Barbara Dennerlein (born 25 September 1964 in Munich) is a German jazz organist. She has achieved particular critical acclaim for using the bass pedalboard on a Hammond organ and for integrating synthesizer sounds onto the instrument, and was described by critic Ron Wynn as "the most interesting jazz organist to emerge during the 1980s".

Career

Early years
Dennerlein was born and grew up in Munich, Germany. She began playing the organ aged 11 after receiving a small Hohner instrument for Christmas. She was encouraged by her grandfather to learn a musical instrument, and her parents were both jazz enthusiasts. She took formal lessons for two years under the instruction of Paul Greisl, who had a Hammond B-3. She immediately became interested in the instrument and that it contained a bass pedalboard, unlike her Hohner. After some searching, since the instrument was then out of production, she acquired her own Hammond aged 13 from her parents. She began to play concerts aged 14, and the following year, she played in a jazz club for the first time. When leading her own bands, Dennerlein was often the youngest musician in the group, and she learned to cooperate with more experienced musicians. Her local reputation as the "Organ tornado from Munich" spread after her first TV appearances in 1982.

Recordings
When her third LP Bebab was issued, Dennerlein established her own record label in 1985 and assumed her own management duties, because she felt not enough support from either her existing label or from Hammond, who wanted to promote later digital models rather than the B-3 she used. She received two German Record Critics' awards for self-produced albums. Later, she made three recordings for Enja Records and three for Verve Records. On these recordings she worked with Ray Anderson, Randy Brecker, Dennis Chambers, Roy Hargrove, Mitch Watkins, and Jeff "Tain" Watts.

Instruments
Dennerlein modified a Hammond's pedalboard to trigger samples of an acoustic bass and, impressed with results, decided to modify the manuals to play samplers too. Her performances include solo performances, as well as quintets (e.g. her "Bebab" band). In both, she uses MIDI technology and triggers built into pedals and manuals to trigger synthesizers and samples to her sound.

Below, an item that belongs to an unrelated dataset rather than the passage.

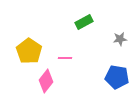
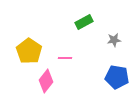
gray star: moved 6 px left, 1 px down
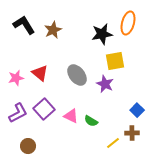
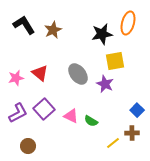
gray ellipse: moved 1 px right, 1 px up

After a variety of projects and after playing with unconventional musicians, such as Friedrich Gulda, Dennerlein started playing the pipe organ in 1994. Since 2003, she has also developed jazz projects with symphonic orchestras, including a collaboration with the Berlin Philharmonic Orchestra on the Karl Schuke organ.

Compositions
Dennerlein claims to have been primarily influenced by jazz and was not initially interested in classical or church music, although it was and is popular in Germany. She has never been enthusiastic about formal music theory, preferring to learn things through improvisation. However, she has further said that her main influence from jazz is the ability to mix other musical styles as desired, saying "To me, jazz is a synonym for freedom. Freedom from prejudice and discrimination".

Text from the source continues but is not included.